Monday, January 11, 2016

In Defense of "The Force Awakens Episode" IV: Plot Holes Don't Ruin It

 
A plot hole on the first Death Star.

Though I quite enjoyed Star Wars Episode VII: The Force Awakens, I've learned since watching the movie that not everyone shares my affection. Having read more Star Wars hot takes since December 20 than I hope ever to read again, I have identified the four strongest and most common criticisms of The Force Awakens: 1) The politics are too vague/confusing; 2) Rey is too perfect/powerful; 3) It is too similar to past Star Wars movies; and 4) There are too many plot holes. I responded to the first criticism here, to the second criticism here, and to the third criticism here. Here follows my response to the fourth criticism. 

4) There are too many plotholes.

This is probably the most annoying argument against The Force Awakens. For one, many of the supposed “plot holes” suggested by nitpicking critics are unfair. Those identified by the above college English professor who clearly was bored over winter break and/or is avoiding grading are either a) results of his not paying close enough attention to the movie b) assertions of different writing choices he would have made c) stupid d) uncharitable or e) questions future movies will likely answer. I won’t rebut all 60 of his (“unforgivable”!) complaints (though one valiant soul has adequately rebutted the first 40 here), but I’ll challenge some of them to provide a sample:   

Example of not paying close enough attention: To blow up the 120-km "Death Star" in Star Wars, the rebels needed detailed plans for the base and a full-scale invasion force -- as well as the supernatural targeting skills of the most powerful Force-user in the galaxy. To destroy the exponentially larger and better-protected "Starkiller Base" in The Force Awakens, all that was needed was a janitor with no special skills, a few run-of-the-mill handheld explosives, a couple not very difficult X-wing blaster strikes, and some moxie. It also helped that the Millennium Falcon was able to ‘fly low.’”
Rebuttal: It’s clearly stated in the movie that the Resistance also based its schematic of Starkiller Base on a reconnaissance flight (that the First Order tracked back to the Resistance base). Also, as pointed out here, the assault was far more difficult than this argument would have you believe, nearly failing and requiring some excellent piloting to succeed.  
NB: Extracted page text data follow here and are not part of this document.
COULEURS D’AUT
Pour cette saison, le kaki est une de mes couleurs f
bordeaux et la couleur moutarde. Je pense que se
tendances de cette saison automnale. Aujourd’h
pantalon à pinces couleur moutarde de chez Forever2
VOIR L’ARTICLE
Example of asserting different writing choices he would have made: “Let's be clear: Han's son joins the First Order, and Luke's attempts to train new Jedis goes horribly wrong, and both men respond to these setbacks by, well, abandoning the Resistance to be utterly slaughtered by the First Order. Luke chills on an island, and Han on a smuggler's freighter, while untold thousands or millions of innocents are killed by the Order. Can we even comprehend how pissed Leia would be at both of them, and how cowardly Leia (at least the Leia we see in the first three films) would consider them both? And yet she seems only mildly peeved at Luke, and, despite Han implying otherwise, is almost entirely happy to see him when he turns up at the Resistance stronghold.
Rebuttal: So if this guy wrote The Force Awakens (an unfulfilled desire to have done so being, I speculate, a hidden source of much of the criticism of this movie, but I have no way to prove that), Leia would have slapped Han when she first saw him again, I guess. Cool.
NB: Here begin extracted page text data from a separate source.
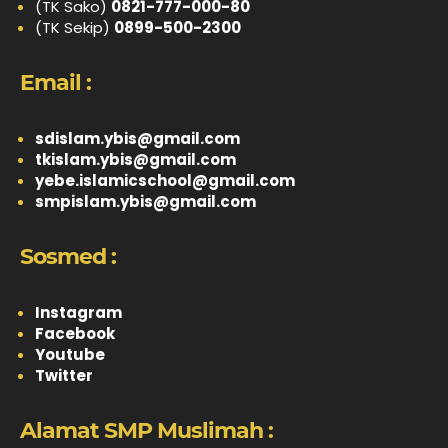
(TK Sako)
0821-777-000-80
(TK Sekip)
0899-500-2300
Email :
sdislam.ybis@gmail.com
tkislam.ybis@gmail.com
yebe.islamicschool@gmail.com
smpislam.ybis@gmail.com
Sosmed :
Instagram
Facebook
Youtube
Twitter
Alamat SMP Muslimah :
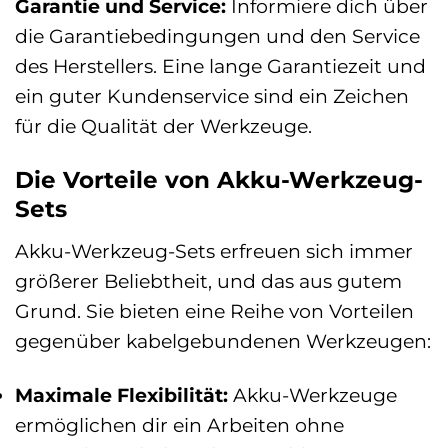
Garantie und Service:
Informiere dich über
die Garantiebedingungen und den Service
des Herstellers. Eine lange Garantiezeit und
ein guter Kundenservice sind ein Zeichen
für die Qualität der Werkzeuge.
Die Vorteile von Akku-Werkzeug-
Sets
Akku-Werkzeug-Sets erfreuen sich immer
größerer Beliebtheit, und das aus gutem
Grund. Sie bieten eine Reihe von Vorteilen
gegenüber kabelgebundenen Werkzeugen:
Maximale Flexibilität:
Akku-Werkzeuge
ermöglichen dir ein Arbeiten ohne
Example of stupid: “Kylo Ren is the head of the Knights of Ren, but there are no other Knights of Ren in the movie.”
Rebuttal: This is both untrue (we see what are heavily implied to be the Knights of Ren standing by Kylo in a field of corpses in Rey’s vision) and dumb: We’ll probably see them in the next movie. 

Example of uncharitable: “Kylo Ren has such a Force-enabled sense of where his father is in the Galaxy that when his father lands on Starkiller Base, Ren immediately exclaims to himself, "Solo!" Yet a few minutes later, when Ren is just twenty feet from Solo, he can't detect him -- and actually starts searching for him in the wrong direction.”
As stated here, the Force has always been arbitrary and convenient in the Star Wars universe. For example: Darth Vader tortures his own daughter in a A New Hope without realizing who she is; he also struggles to find Luke while the latter is hiding behind a column or something in Return of the Jedi.  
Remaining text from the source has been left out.